> _Action item_:
Read through the lines below for the string "Pedidos" and copy each one that has it.

(Data records)
=== Section Start ===

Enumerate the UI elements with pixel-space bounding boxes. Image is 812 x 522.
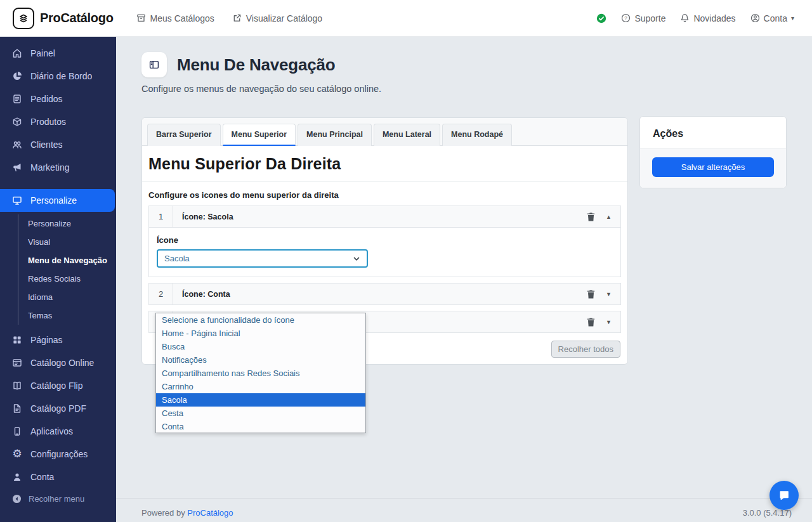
- collapse-menu-button[interactable]: Recolher menu: [0, 488, 116, 509]
- nav-visualizar-catalogo[interactable]: Visualizar Catálogo: [232, 13, 322, 23]
- archive-icon: [136, 13, 146, 23]
- collapse-all-button[interactable]: Recolher todos: [551, 341, 620, 358]
- pie-chart-icon: [12, 71, 22, 81]
- status-check-icon: [596, 13, 606, 23]
- tab-menu-lateral[interactable]: Menu Lateral: [374, 124, 440, 146]
- sidebar-item-marketing[interactable]: Marketing: [0, 156, 116, 179]
- sidebar-item-personalize[interactable]: Personalize: [0, 189, 115, 212]
- icone-select[interactable]: Sacola: [157, 249, 368, 268]
- gear-icon: ⚙: [12, 449, 22, 459]
- sidebar-item-catalogo-online[interactable]: Catálogo Online: [0, 351, 116, 374]
- icone-select-value: Sacola: [164, 254, 190, 263]
- trash-icon[interactable]: [586, 317, 596, 327]
- grid-icon: [12, 335, 22, 345]
- sidebar-subitem-temas[interactable]: Temas: [28, 306, 116, 325]
- person-icon: [12, 472, 22, 482]
- sidebar-item-diario-de-bordo[interactable]: Diário de Bordo: [0, 65, 116, 88]
- sidebar-subitem-visual[interactable]: Visual: [28, 233, 116, 251]
- trash-icon[interactable]: [586, 289, 596, 299]
- megaphone-icon: [12, 162, 22, 173]
- page-title-iconbox: [141, 52, 167, 77]
- nav-meus-catalogos[interactable]: Meus Catálogos: [136, 13, 214, 23]
- sidebar-item-label: Conta: [30, 472, 54, 482]
- content-footer: Powered by ProCatálogo 3.0.0 (5.4.17): [116, 498, 812, 522]
- sidebar-item-label: Catálogo PDF: [30, 403, 86, 414]
- dropdown-option[interactable]: Compartilhamento nas Redes Sociais: [156, 367, 365, 380]
- footer-brand-link[interactable]: ProCatálogo: [187, 508, 233, 518]
- personalize-submenu: Personalize Visual Menu de Navegação Red…: [18, 214, 116, 325]
- dropdown-option[interactable]: Conta: [156, 420, 365, 433]
- page-title: Menu De Navegação: [177, 55, 335, 75]
- dropdown-option[interactable]: Cesta: [156, 407, 365, 420]
- nav-novidades[interactable]: Novidades: [680, 13, 735, 23]
- nav-suporte[interactable]: ? Suporte: [621, 13, 665, 23]
- sidebar-item-label: Catálogo Flip: [30, 381, 83, 391]
- svg-text:?: ?: [625, 15, 628, 21]
- row-title: Ícone: Conta: [173, 284, 230, 304]
- save-changes-button[interactable]: Salvar alterações: [652, 157, 774, 177]
- tab-menu-superior[interactable]: Menu Superior: [223, 124, 296, 146]
- pdf-file-icon: [12, 403, 22, 414]
- caret-down-icon[interactable]: ▼: [606, 291, 612, 297]
- sidebar-item-catalogo-flip[interactable]: Catálogo Flip: [0, 374, 116, 397]
- top-header: ProCatálogo Meus Catálogos Visualizar Ca…: [0, 0, 812, 37]
- sidebar-subitem-redes-sociais[interactable]: Redes Sociais: [28, 270, 116, 288]
- sidebar-item-painel[interactable]: Painel: [0, 42, 116, 65]
- sidebar-item-label: Configurações: [30, 449, 88, 459]
- dropdown-option[interactable]: Selecione a funcionalidade do ícone: [156, 313, 365, 327]
- question-circle-icon: ?: [621, 13, 631, 23]
- chevron-down-icon: ▾: [791, 15, 794, 22]
- dropdown-option[interactable]: Notificações: [156, 353, 365, 367]
- dropdown-option[interactable]: Home - Página Inicial: [156, 327, 365, 340]
- sidebar-item-paginas[interactable]: Páginas: [0, 329, 116, 351]
- caret-up-icon[interactable]: ▲: [606, 214, 612, 220]
- powered-by-label: Powered by: [141, 508, 185, 518]
- sidebar-item-catalogo-pdf[interactable]: Catálogo PDF: [0, 397, 116, 420]
- person-circle-icon: [750, 13, 760, 23]
- accordion-row-1-header[interactable]: 1 Ícone: Sacola ▲: [148, 206, 621, 228]
- catalog-card-icon: [12, 358, 22, 368]
- sidebar-item-label: Clientes: [30, 140, 63, 150]
- sidebar-item-configuracoes[interactable]: ⚙ Configurações: [0, 443, 116, 466]
- collapse-arrow-icon: [12, 494, 22, 504]
- sidebar-subitem-personalize[interactable]: Personalize: [28, 214, 116, 233]
- nav-conta-menu[interactable]: Conta ▾: [750, 13, 794, 23]
- sidebar-item-pedidos[interactable]: Pedidos: [0, 88, 116, 110]
- dropdown-option[interactable]: Carrinho: [156, 380, 365, 393]
- dropdown-option-selected[interactable]: Sacola: [156, 393, 365, 407]
- tab-menu-rodape[interactable]: Menu Rodapé: [442, 124, 512, 146]
- nav-conta-label: Conta: [764, 13, 787, 23]
- section-heading: Menu Superior Da Direita: [142, 146, 627, 182]
- tab-barra-superior[interactable]: Barra Superior: [147, 124, 221, 146]
- accordion-row-1-body: Ícone Sacola: [148, 228, 621, 277]
- chat-fab-button[interactable]: [769, 481, 799, 510]
- sidebar-item-label: Marketing: [30, 162, 69, 173]
- sidebar-item-label: Pedidos: [30, 94, 63, 104]
- page-subtitle: Configure os menus de navegação do seu c…: [141, 84, 381, 94]
- dropdown-option[interactable]: Busca: [156, 340, 365, 353]
- tab-menu-principal[interactable]: Menu Principal: [298, 124, 372, 146]
- sidebar-item-conta[interactable]: Conta: [0, 466, 116, 488]
- brand-name: ProCatálogo: [40, 11, 114, 25]
- sidebar-subitem-menu-de-navegacao[interactable]: Menu de Navegação: [28, 251, 116, 270]
- sidebar-subitem-idioma[interactable]: Idioma: [28, 288, 116, 306]
- sidebar-item-aplicativos[interactable]: Aplicativos: [0, 420, 116, 443]
- monitor-icon: [12, 195, 22, 206]
- order-list-icon: [12, 94, 22, 104]
- layers-logo-icon: [13, 8, 34, 29]
- sidebar-item-label: Catálogo Online: [30, 358, 94, 368]
- sidebar-item-label: Diário de Bordo: [30, 71, 92, 81]
- home-icon: [12, 48, 22, 58]
- sidebar-item-clientes[interactable]: Clientes: [0, 133, 116, 156]
- brand[interactable]: ProCatálogo: [0, 8, 114, 29]
- sidebar-item-label: Aplicativos: [30, 426, 73, 436]
- book-icon: [12, 381, 22, 391]
- chevron-down-icon: [352, 254, 361, 263]
- nav-meus-catalogos-label: Meus Catálogos: [150, 13, 214, 23]
- collapse-menu-label: Recolher menu: [29, 494, 84, 504]
- accordion-row-2-header[interactable]: 2 Ícone: Conta ▼: [148, 283, 621, 305]
- trash-icon[interactable]: [586, 212, 596, 222]
- caret-down-icon[interactable]: ▼: [606, 319, 612, 325]
- actions-panel: Ações Salvar alterações: [639, 116, 787, 188]
- sidebar-item-produtos[interactable]: Produtos: [0, 110, 116, 133]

=== Section End ===

> _Answer area_:
- sidebar-item-pedidos[interactable]: Pedidos: [0, 88, 116, 110]
- sidebar-item-label: Pedidos: [30, 94, 63, 104]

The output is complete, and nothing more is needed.